The NHS already targets deprived areas: PCTs in more deprived areas get more funding. It is a hollow promise from the Tories that they could make the "NHS more equal". They will, however, create the largest quango this country has ever seen. The NHS Board will be a massive, unaccountable organisation with a budget of over a hundred and twenty billion pounds. The Conservatives talk a lot about localism, yet the policy of creating the NHS Board is a policy in the opposite direction: it is making the NHS more centralised. It is important to understand why they intend to create such a quango.
The 2009 health policy document says that "the NHS Board members will be appointed by The Secretary of State for Health" in other words they will be political appointees, and inevitably politically aligned to the right-wing Conservative party lead by David Cameron. It makes you wonder if someone from Cameron's latest new friends, Nurses For Reform (who call the NHS a "dystopian, Soviet-style calamity" and want wholesale privatisation of the service) will be appointed to the NHS Board? Or maybe someone from the 2020 Health pressure group, who want the NHS to end minor treatments and reportedly close to David Cameron, will be appointed to the NHS Board.
The Conservative 2009 health policy document says that the NHS Board
"will be responsible for setting the commissioning guidelines of NHS care". Further, the document says: "Commissioning of NHS services will be separate from healthcare providers and overseen by the independent NHS Board." This means that the ability of local primary care trusts to commission NHS services (the services that provide treatment for you) will be constrained and possibly dictated by an unaccountable quango in Whitehall. What sort of commissioning policy should we expect to see from the NHS Board? The 2009 health policy is clear about this: "we will enable any willing provider, who is able to meet NHS standards within NHS tariffs, to offer services to NHS commissioners". That means handing NHS resources over to the private sector and the eventual privatisation of a significant proportion of NHS services.
It is interesting how the Conservatives are inconsistent and somewhat hypocritical over their policy with the super-quango, the NHS Board. The 2009 policy health document says: "To avoid creating political opportunities to manipulate the funding formula, NHS resource allocation should be set by the NHS Board, independently of Ministers" (my emphasis) that is, they specifically say that they want to remove any political control or accountability over the allocation of NHS funds. Yet in their "Draft Manifesto" when describing NICE they say: "The current system lets Ministers off the hook by blaming decisions on unaccountable bureaucrats in NICE, the agency which approves drugs for the NHS" (again, my emphasis). So isn't the concept of the NHS Board also "letting Ministers off the hook"? Won't the NHS board also be "unaccountable bureaucrats"? There is a huge inconsistency here: the Conservatives want to impose political interference in the decisions of NICE who determine which drugs the NHS will pay for, but not in the commissioning of services.

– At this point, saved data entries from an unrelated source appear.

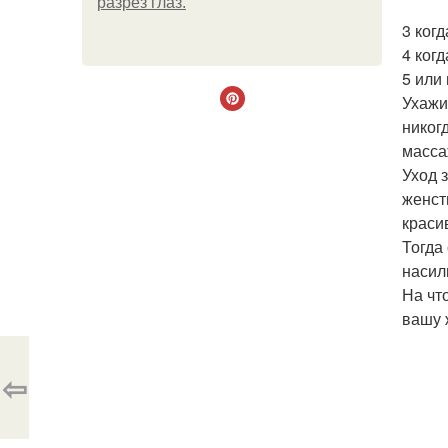
разрез глаз.
3 ког
4 ког
5 или
Ухажи
никог
масса
Уход 
женст
краси
Тогда
насил
На чт
вашу 
⇦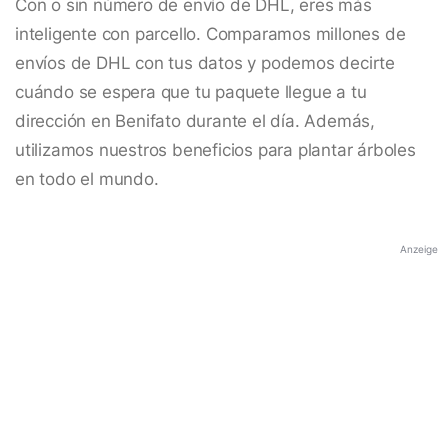
Con o sin número de envío de DHL, eres más
inteligente con parcello. Comparamos millones de
envíos de DHL con tus datos y podemos decirte
cuándo se espera que tu paquete llegue a tu
dirección en Benifato durante el día. Además,
utilizamos nuestros beneficios para plantar árboles
en todo el mundo.
Anzeige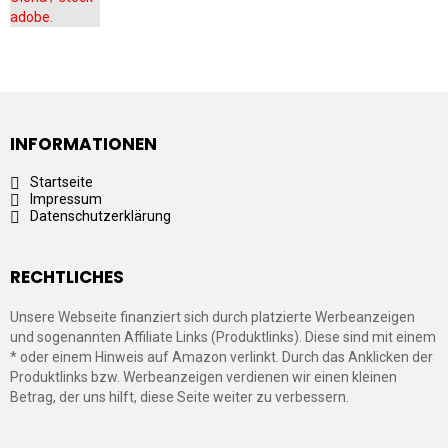
INFORMATIONEN
Startseite
Impressum
Datenschutzerklärung
RECHTLICHES
Unsere Webseite finanziert sich durch platzierte Werbeanzeigen
und sogenannten Affiliate Links (Produktlinks). Diese sind mit einem
* oder einem Hinweis auf Amazon verlinkt. Durch das Anklicken der
Produktlinks bzw. Werbeanzeigen verdienen wir einen kleinen
Betrag, der uns hilft, diese Seite weiter zu verbessern.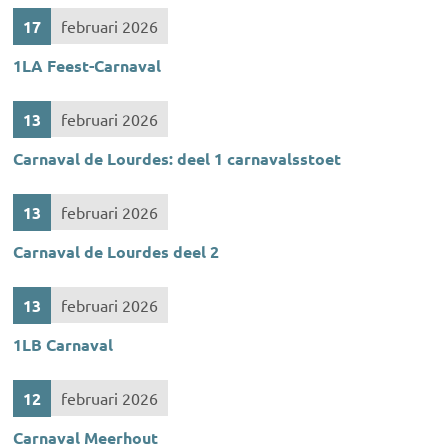
17
februari 2026
1LA Feest-Carnaval
13
februari 2026
Carnaval de Lourdes: deel 1 carnavalsstoet
13
februari 2026
Carnaval de Lourdes deel 2
13
februari 2026
1LB Carnaval
12
februari 2026
Carnaval Meerhout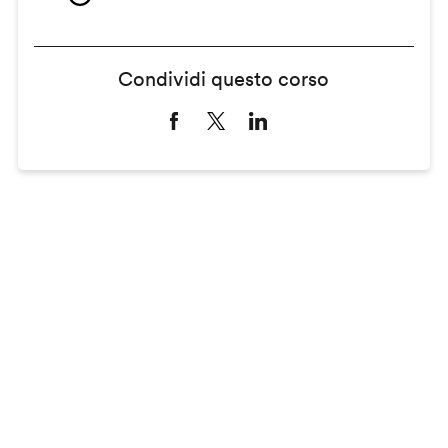
Condividi questo corso
Remote
video
URL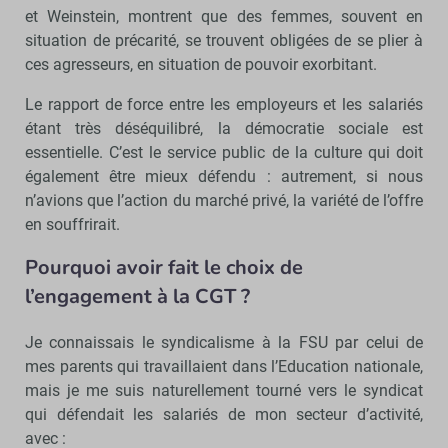
et Weinstein, montrent que des femmes, souvent en
situation de précarité, se trouvent obligées de se plier à
ces agresseurs, en situation de pouvoir exorbitant.
Le rapport de force entre les employeurs et les salariés
étant très déséquilibré, la démocratie sociale est
essentielle. C’est le service public de la culture qui doit
également être mieux défendu : autrement, si nous
n’avions que l’action du marché privé, la variété de l’offre
en souffrirait.
Pourquoi avoir fait le choix de
l’engagement à la CGT ?
Je connaissais le syndicalisme à la FSU par celui de
mes parents qui travaillaient dans l’Education nationale,
mais je me suis naturellement tourné vers le syndicat
qui défendait les salariés de mon secteur d’activité,
avec :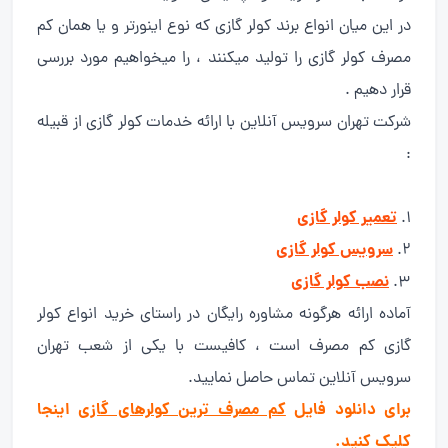
در این میان انواع برند کولر گازی که نوع اینورتر و یا همان کم
مصرف کولر گازی را تولید میکنند ، را میخواهیم مورد بررسی
قرار دهیم .
شرکت تهران سرویس آنلاین با ارائه خدمات کولر گازی از قبیله
:
تعمیر کولر گازی
سرویس کولر گازی
نصب کولر گازی
آماده ارائه هرگونه مشاوره رایگان در راستای خرید انواع کولر
گازی کم مصرف است ، کافیست با یکی از شعب تهران
سرویس آنلاین تماس حاصل نمایید.
برای دانلود فایل
کم مصرف ترین کولرهای گازی
اینجا
کلیک کنید.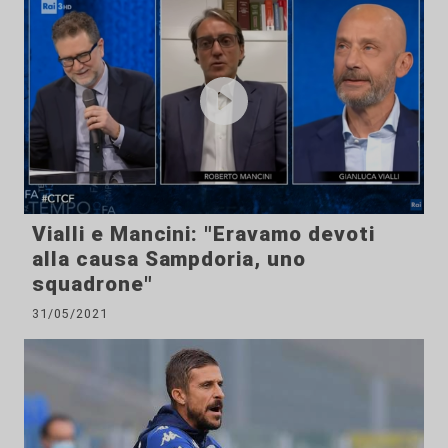
Vialli e Mancini: "Eravamo devoti
alla causa Sampdoria, uno
squadrone"
31/05/2021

It is quite clear that the intention behind creating the NHS board is to force part-privatisation on the NHS. The NHS Board will be instrumental in this privatisation since they will control how commissioning is carried out and they will tell local commissioners that they must commission a certain percentage from private suppliers (in a similar way to the 1990 Broadcasting Act that mandates that 25% of TV and radio production broadcast by the BBC has to be from non-BBC suppliers). As time goes on the amount of treatment provided by private suppliers will be increased until there will no longer be NHS providers. The policy of creating the NHS Board is the start of the wholesale privatisation of the NHS, and if there is one policy that we must fight the Conservatives on, it will be this one.